→ **Records to use**
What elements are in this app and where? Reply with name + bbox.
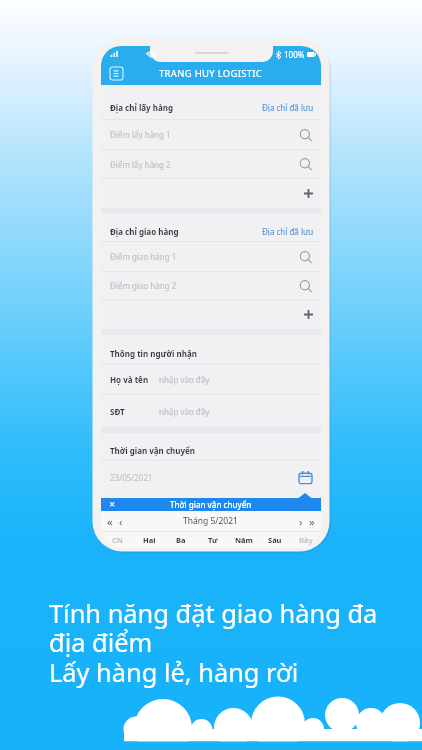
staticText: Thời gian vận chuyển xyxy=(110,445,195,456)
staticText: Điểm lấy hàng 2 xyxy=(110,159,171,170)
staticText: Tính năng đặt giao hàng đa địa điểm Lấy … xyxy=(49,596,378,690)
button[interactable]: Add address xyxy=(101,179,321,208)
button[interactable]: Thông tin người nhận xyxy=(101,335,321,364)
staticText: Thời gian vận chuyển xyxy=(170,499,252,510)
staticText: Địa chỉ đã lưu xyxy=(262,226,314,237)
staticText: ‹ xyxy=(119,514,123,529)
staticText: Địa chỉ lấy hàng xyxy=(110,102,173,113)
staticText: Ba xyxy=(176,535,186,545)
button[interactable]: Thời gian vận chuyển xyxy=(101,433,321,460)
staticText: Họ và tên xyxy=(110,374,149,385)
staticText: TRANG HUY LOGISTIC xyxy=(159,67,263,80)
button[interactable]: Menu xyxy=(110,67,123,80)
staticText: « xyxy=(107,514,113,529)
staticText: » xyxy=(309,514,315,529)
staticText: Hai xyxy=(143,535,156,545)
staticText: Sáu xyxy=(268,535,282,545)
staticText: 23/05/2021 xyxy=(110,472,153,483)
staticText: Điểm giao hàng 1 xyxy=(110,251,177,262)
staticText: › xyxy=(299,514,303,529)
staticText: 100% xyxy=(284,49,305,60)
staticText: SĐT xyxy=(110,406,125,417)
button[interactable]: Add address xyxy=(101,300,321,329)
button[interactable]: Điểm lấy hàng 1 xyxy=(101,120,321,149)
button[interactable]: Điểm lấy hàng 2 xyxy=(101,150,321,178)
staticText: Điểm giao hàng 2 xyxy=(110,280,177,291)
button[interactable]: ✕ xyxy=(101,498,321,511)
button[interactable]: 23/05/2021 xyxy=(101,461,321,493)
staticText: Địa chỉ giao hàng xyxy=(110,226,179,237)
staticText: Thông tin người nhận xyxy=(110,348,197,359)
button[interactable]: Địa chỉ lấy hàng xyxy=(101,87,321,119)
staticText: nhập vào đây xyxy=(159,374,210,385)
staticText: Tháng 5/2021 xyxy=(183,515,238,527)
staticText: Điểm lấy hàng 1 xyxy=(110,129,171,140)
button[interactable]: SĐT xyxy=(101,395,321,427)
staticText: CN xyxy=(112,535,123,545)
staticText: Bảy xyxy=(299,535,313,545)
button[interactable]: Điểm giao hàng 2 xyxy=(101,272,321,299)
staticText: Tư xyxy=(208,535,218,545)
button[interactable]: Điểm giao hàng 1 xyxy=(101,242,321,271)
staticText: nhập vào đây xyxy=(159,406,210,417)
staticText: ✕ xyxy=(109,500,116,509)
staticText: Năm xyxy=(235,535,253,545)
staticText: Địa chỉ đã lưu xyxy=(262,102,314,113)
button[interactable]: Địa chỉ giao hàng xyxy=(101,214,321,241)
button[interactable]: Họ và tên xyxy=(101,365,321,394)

→ **Task prompt**
Copy all the records above exactly, but leave out the pictures.

→ **Task result**
What elements are in this app and where? Reply with name + bbox.
staticText: Thời gian vận chuyển xyxy=(110,445,195,456)
staticText: Điểm lấy hàng 2 xyxy=(110,159,171,170)
staticText: Tính năng đặt giao hàng đa địa điểm Lấy … xyxy=(49,596,378,690)
button[interactable]: Add address xyxy=(101,179,321,208)
button[interactable]: Thông tin người nhận xyxy=(101,335,321,364)
staticText: Thời gian vận chuyển xyxy=(170,499,252,510)
staticText: Địa chỉ đã lưu xyxy=(262,226,314,237)
staticText: ‹ xyxy=(119,514,123,529)
staticText: Địa chỉ lấy hàng xyxy=(110,102,173,113)
staticText: Ba xyxy=(176,535,186,545)
button[interactable]: Thời gian vận chuyển xyxy=(101,433,321,460)
staticText: Họ và tên xyxy=(110,374,149,385)
staticText: TRANG HUY LOGISTIC xyxy=(159,67,263,80)
button[interactable]: Menu xyxy=(110,67,123,80)
staticText: « xyxy=(107,514,113,529)
staticText: » xyxy=(309,514,315,529)
staticText: Hai xyxy=(143,535,156,545)
staticText: Sáu xyxy=(268,535,282,545)
staticText: 23/05/2021 xyxy=(110,472,153,483)
staticText: Điểm giao hàng 1 xyxy=(110,251,177,262)
staticText: › xyxy=(299,514,303,529)
staticText: 100% xyxy=(284,49,305,60)
staticText: SĐT xyxy=(110,406,125,417)
button[interactable]: Add address xyxy=(101,300,321,329)
button[interactable]: Điểm lấy hàng 1 xyxy=(101,120,321,149)
button[interactable]: Điểm lấy hàng 2 xyxy=(101,150,321,178)
staticText: Điểm giao hàng 2 xyxy=(110,280,177,291)
button[interactable]: ✕ xyxy=(101,498,321,511)
button[interactable]: 23/05/2021 xyxy=(101,461,321,493)
staticText: Địa chỉ giao hàng xyxy=(110,226,179,237)
staticText: Thông tin người nhận xyxy=(110,348,197,359)
button[interactable]: Địa chỉ lấy hàng xyxy=(101,87,321,119)
staticText: nhập vào đây xyxy=(159,374,210,385)
staticText: Tháng 5/2021 xyxy=(183,515,238,527)
staticText: Điểm lấy hàng 1 xyxy=(110,129,171,140)
button[interactable]: SĐT xyxy=(101,395,321,427)
staticText: CN xyxy=(112,535,123,545)
staticText: Bảy xyxy=(299,535,313,545)
button[interactable]: Điểm giao hàng 2 xyxy=(101,272,321,299)
staticText: Tư xyxy=(208,535,218,545)
button[interactable]: Điểm giao hàng 1 xyxy=(101,242,321,271)
staticText: nhập vào đây xyxy=(159,406,210,417)
staticText: ✕ xyxy=(109,500,116,509)
staticText: Năm xyxy=(235,535,253,545)
staticText: Địa chỉ đã lưu xyxy=(262,102,314,113)
button[interactable]: Địa chỉ giao hàng xyxy=(101,214,321,241)
button[interactable]: Họ và tên xyxy=(101,365,321,394)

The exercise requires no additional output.